> **Supplied material**
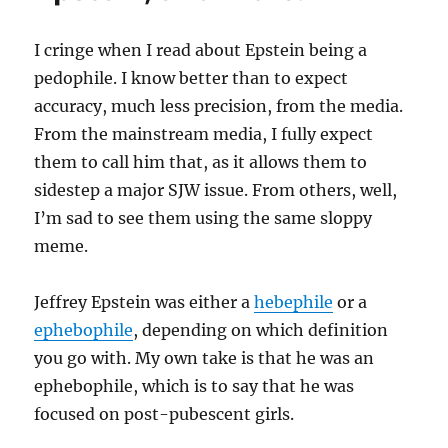
I cringe when I read about Epstein being a
pedophile. I know better than to expect
accuracy, much less precision, from the media.
From the mainstream media, I fully expect
them to call him that, as it allows them to
sidestep a major SJW issue. From others, well,
I’m sad to see them using the same sloppy
meme.
Jeffrey Epstein was either a
hebephile
or a
ephebophile
, depending on which definition
you go with. My own take is that he was an
ephebophile, which is to say that he was
focused on post-pubescent girls.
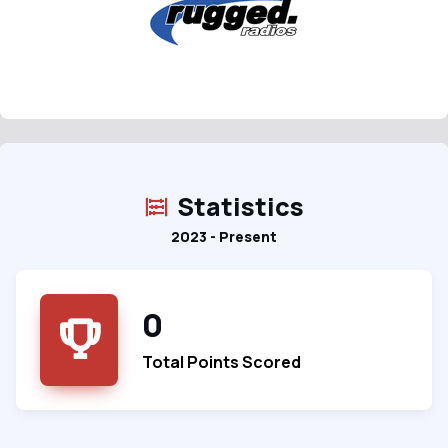
Statistics
2023 - Present
0
Total Points Scored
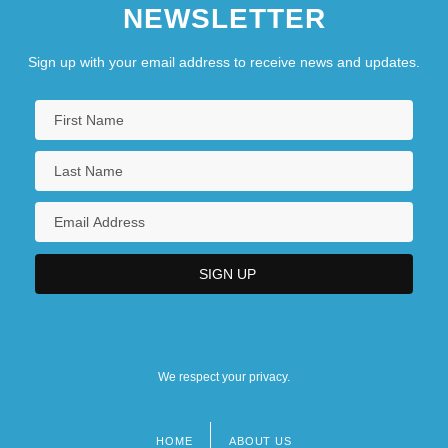
NEWSLETTER
Sign up with your email address to receive news and updates.
We respect your privacy.
HOME
ABOUT US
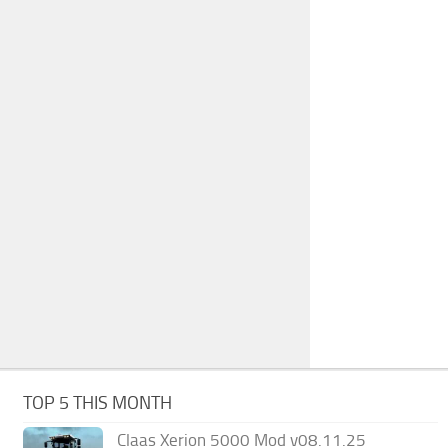
TOP 5 THIS MONTH
Claas Xerion 5000 Mod v08.11.25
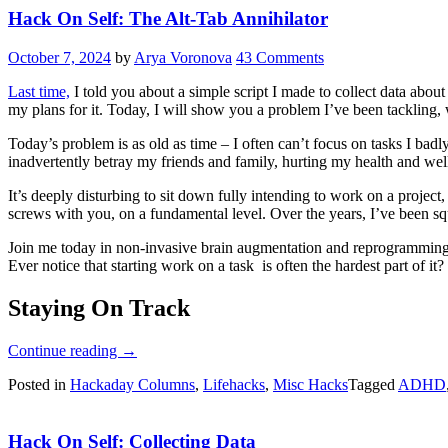
Hack On Self: The Alt-Tab Annihilator
October 7, 2024
by
Arya Voronova
43 Comments
Last time,
I told you about a simple script I made to collect data abou
my plans for it. Today, I will show you a problem I’ve been tackling, w
Today’s problem is as old as time – I often can’t focus on tasks I bad
inadvertently betray my friends and family, hurting my health and well-b
It’s deeply disturbing to sit down fully intending to work on a project
screws with you, on a fundamental level. Over the years, I’ve been sque
Join me today in non-invasive brain augmentation and reprogramming, as
Ever notice that starting work on a task is often the hardest part of it?
Staying On Track
“Hack
Continue reading
→
On
Posted in
Hackaday Columns
,
Lifehacks
,
Misc Hacks
Tagged
ADHD
Self:
The
Alt-
Hack On Self: Collecting Data
Tab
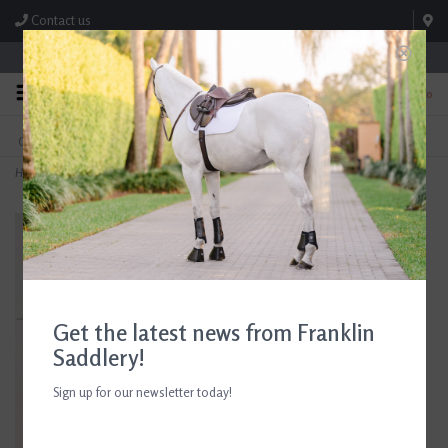
Contact us
Store Hours: M-F 8:00am-4:30pm; Sat 8:00am-3:00pm
0
FREE SHIPPING
TEXT US!
On Orders Over $99* *Exclusions Apply
615-786-0571
Home
>
Equestrian Catch All Tray
Get the latest news from Franklin
Saddlery!
Sign up for our newsletter today!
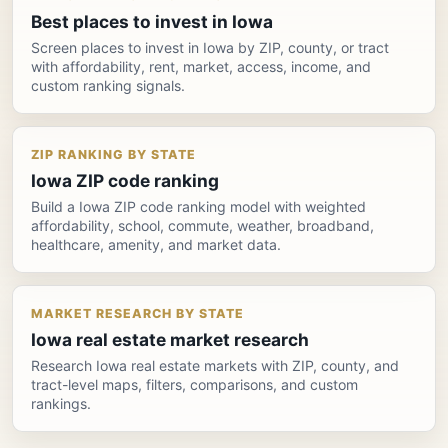
Best places to invest in Iowa
Screen places to invest in Iowa by ZIP, county, or tract
with affordability, rent, market, access, income, and
custom ranking signals.
ZIP RANKING BY STATE
Iowa ZIP code ranking
Build a Iowa ZIP code ranking model with weighted
affordability, school, commute, weather, broadband,
healthcare, amenity, and market data.
MARKET RESEARCH BY STATE
Iowa real estate market research
Research Iowa real estate markets with ZIP, county, and
tract-level maps, filters, comparisons, and custom
rankings.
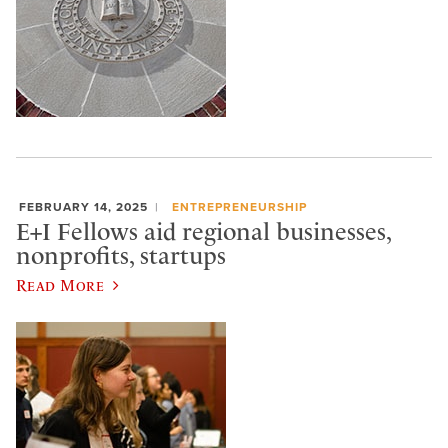
FEBRUARY 14, 2025
ENTREPRENEURSHIP
E+I Fellows aid regional businesses,
nonprofits, startups
Read More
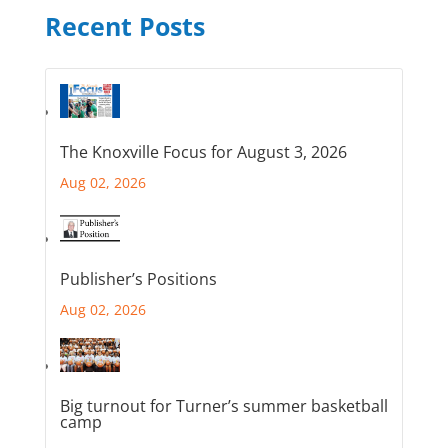
Recent Posts
The Knoxville Focus for August 3, 2026
Aug 02, 2026
Publisher’s Positions
Aug 02, 2026
Big turnout for Turner’s summer basketball
camp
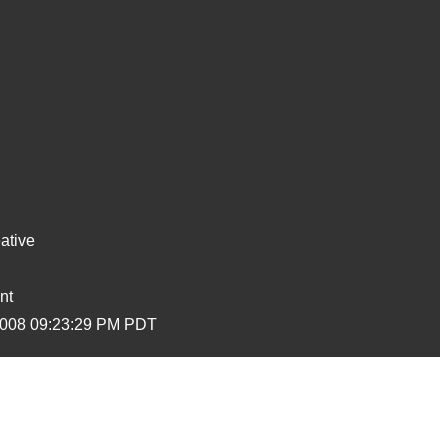
ative
nt
2008 09:23:29 PM PDT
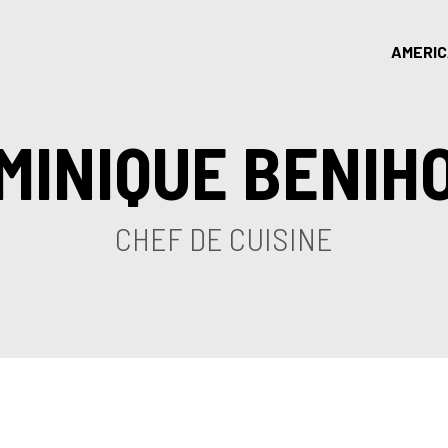
AMERI
MINIQUE BENIH
CHEF DE CUISINE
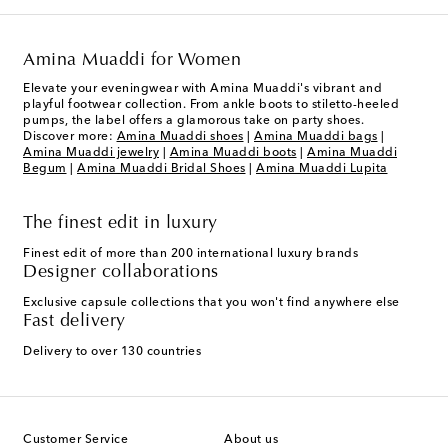
Amina Muaddi for Women
Elevate your eveningwear with Amina Muaddi's vibrant and
playful footwear collection. From ankle boots to stiletto-heeled
pumps, the label offers a glamorous take on party shoes.
Discover more:
Amina Muaddi shoes
|
Amina Muaddi bags
|
Amina Muaddi jewelry
|
Amina Muaddi boots
|
Amina Muaddi
Begum
|
Amina Muaddi Bridal Shoes
|
Amina Muaddi Lupita
The finest edit in luxury
Finest edit of more than 200 international luxury brands
Designer collaborations
Exclusive capsule collections that you won't find anywhere else
Fast delivery
Delivery to over 130 countries
Customer Service
About us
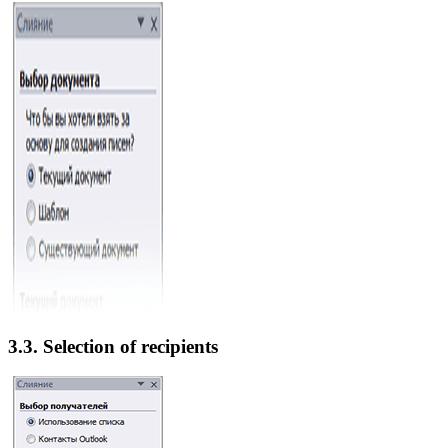
3.3. Selection of recipients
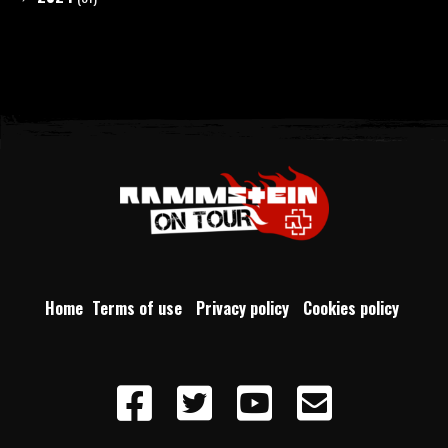
Home
Terms of use
Privacy policy
Cookies policy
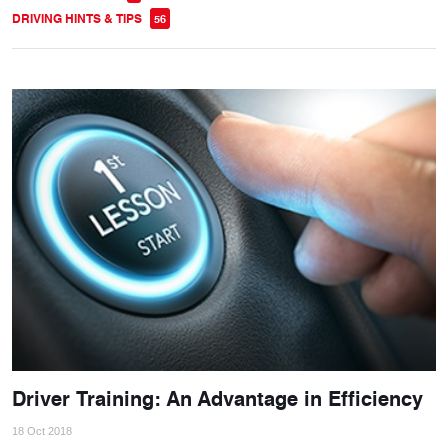
DRIVING HINTS & TIPS
56
Driver Training: An Advantage in Efficiency
18 Oct 2018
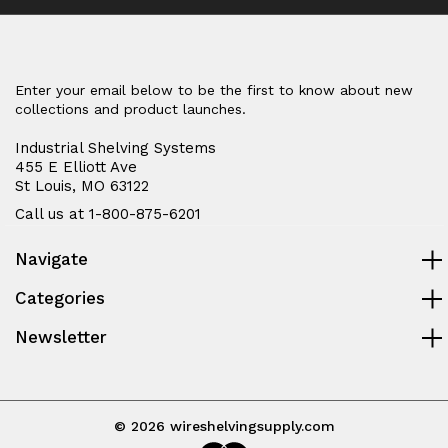
Enter your email below to be the first to know about new
collections and product launches.
Industrial Shelving Systems
455 E Elliott Ave
St Louis, MO 63122
Call us at 1-800-875-6201
Navigate
Categories
Newsletter
© 2026 wireshelvingsupply.com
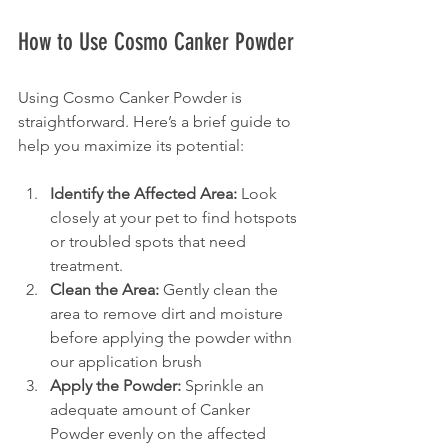
How to Use Cosmo Canker Powder
Using Cosmo Canker Powder is 
straightforward. Here’s a brief guide to 
help you maximize its potential:
Identify the Affected Area:
 Look 
closely at your pet to find hotspots 
or troubled spots that need 
treatment.
Clean the Area:
 Gently clean the 
area to remove dirt and moisture 
before applying the powder withn 
our application brush
Apply the Powder:
 Sprinkle an 
adequate amount of Canker 
Powder evenly on the affected 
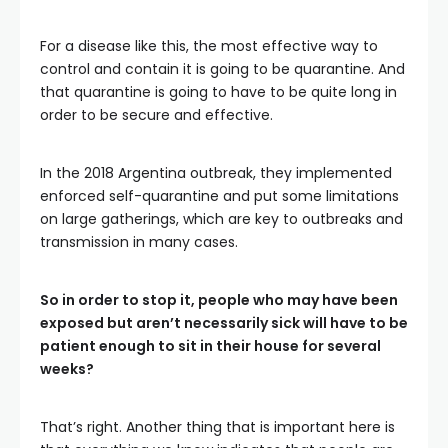
For a disease like this, the most effective way to
control and contain it is going to be quarantine. And
that quarantine is going to have to be quite long in
order to be secure and effective.
In the 2018 Argentina outbreak, they implemented
enforced self-quarantine and put some limitations
on large gatherings, which are key to outbreaks and
transmission in many cases.
So in order to stop it, people who may have been
exposed but aren’t necessarily sick will have to be
patient enough to sit in their house for several
weeks?
That’s right. Another thing that is important here is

> **Activity**
All that is needed is the data above, repeated exactly, without the pictures.

> **Task answer**
I cringe when I read about Epstein being a
pedophile. I know better than to expect
accuracy, much less precision, from the media.
From the mainstream media, I fully expect
them to call him that, as it allows them to
sidestep a major SJW issue. From others, well,
I’m sad to see them using the same sloppy
meme.
Jeffrey Epstein was either a
hebephile
or a
ephebophile
, depending on which definition
you go with. My own take is that he was an
ephebophile, which is to say that he was
focused on post-pubescent girls.
Statistics
2023 - Present
0
Total Points Scored
NEWSLETTER
Sign up with your email address to receive news and updates.
We respect your privacy.
HOME
ABOUT US
TOP 5 THIS MONTH
Claas Xerion 5000 Mod v08.11.25
Hack On Self: The Alt-Tab Annihilator
October 7, 2024
by
Arya Voronova
43 Comments
Last time,
I told you about a simple script I made to collect data abou
my plans for it. Today, I will show you a problem I’ve been tackling, w
Today’s problem is as old as time – I often can’t focus on tasks I bad
inadvertently betray my friends and family, hurting my health and well-b
It’s deeply disturbing to sit down fully intending to work on a project
screws with you, on a fundamental level. Over the years, I’ve been sque
Join me today in non-invasive brain augmentation and reprogramming, as
Ever notice that starting work on a task is often the hardest part of it?
Staying On Track
“Hack
Continue reading
→
On
Posted in
Hackaday Columns
,
Lifehacks
,
Misc Hacks
Tagged
ADHD
Self:
The
Alt-
Hack On Self: Collecting Data
Tab
Contact us
Store Hours: M-F 8:00am-4:30pm; Sat 8:00am-3:00pm
0
FREE SHIPPING
TEXT US!
On Orders Over $99* *Exclusions Apply
615-786-0571
Home
>
Equestrian Catch All Tray
Get the latest news from Franklin
Saddlery!
Sign up for our newsletter today!
Best places to invest in Iowa
Screen places to invest in Iowa by ZIP, county, or tract
with affordability, rent, market, access, income, and
custom ranking signals.
ZIP RANKING BY STATE
Iowa ZIP code ranking
Build a Iowa ZIP code ranking model with weighted
affordability, school, commute, weather, broadband,
healthcare, amenity, and market data.
MARKET RESEARCH BY STATE
Iowa real estate market research
Research Iowa real estate markets with ZIP, county, and
tract-level maps, filters, comparisons, and custom
rankings.
FEBRUARY 14, 2025
ENTREPRENEURSHIP
E+I Fellows aid regional businesses,
nonprofits, startups
Read More
Recent Posts
The Knoxville Focus for August 3, 2026
Aug 02, 2026
Publisher’s Positions
Aug 02, 2026
Big turnout for Turner’s summer basketball
camp
ative
nt
2008 09:23:29 PM PDT
AMERI
MINIQUE BENIH
CHEF DE CUISINE
Amina Muaddi for Women
Elevate your eveningwear with Amina Muaddi's vibrant and
playful footwear collection. From ankle boots to stiletto-heeled
pumps, the label offers a glamorous take on party shoes.
Discover more:
Amina Muaddi shoes
|
Amina Muaddi bags
|
Amina Muaddi jewelry
|
Amina Muaddi boots
|
Amina Muaddi
Begum
|
Amina Muaddi Bridal Shoes
|
Amina Muaddi Lupita
The finest edit in luxury
Finest edit of more than 200 international luxury brands
Designer collaborations
Exclusive capsule collections that you won't find anywhere else
Fast delivery
Delivery to over 130 countries
Customer Service
About us
3.3. Selection of recipients
Home
Terms of use
Privacy policy
Cookies policy
DRIVING HINTS & TIPS
56
Driver Training: An Advantage in Efficiency
18 Oct 2018
Enter your email below to be the first to know about new
collections and product launches.
Industrial Shelving Systems
455 E Elliott Ave
St Louis, MO 63122
Call us at 1-800-875-6201
Navigate
Categories
Newsletter
© 2026 wireshelvingsupply.com
How to Use Cosmo Canker Powder
Using Cosmo Canker Powder is 
straightforward. Here’s a brief guide to 
help you maximize its potential:
Identify the Affected Area:
 Look 
closely at your pet to find hotspots 
or troubled spots that need 
treatment.
Clean the Area:
 Gently clean the 
area to remove dirt and moisture 
before applying the powder withn 
our application brush
Apply the Powder:
 Sprinkle an 
adequate amount of Canker 
Powder evenly on the affected 
For a disease like this, the most effective way to
control and contain it is going to be quarantine. And
that quarantine is going to have to be quite long in
order to be secure and effective.
In the 2018 Argentina outbreak, they implemented
enforced self-quarantine and put some limitations
on large gatherings, which are key to outbreaks and
transmission in many cases.
So in order to stop it, people who may have been
exposed but aren’t necessarily sick will have to be
patient enough to sit in their house for several
weeks?
That’s right. Another thing that is important here is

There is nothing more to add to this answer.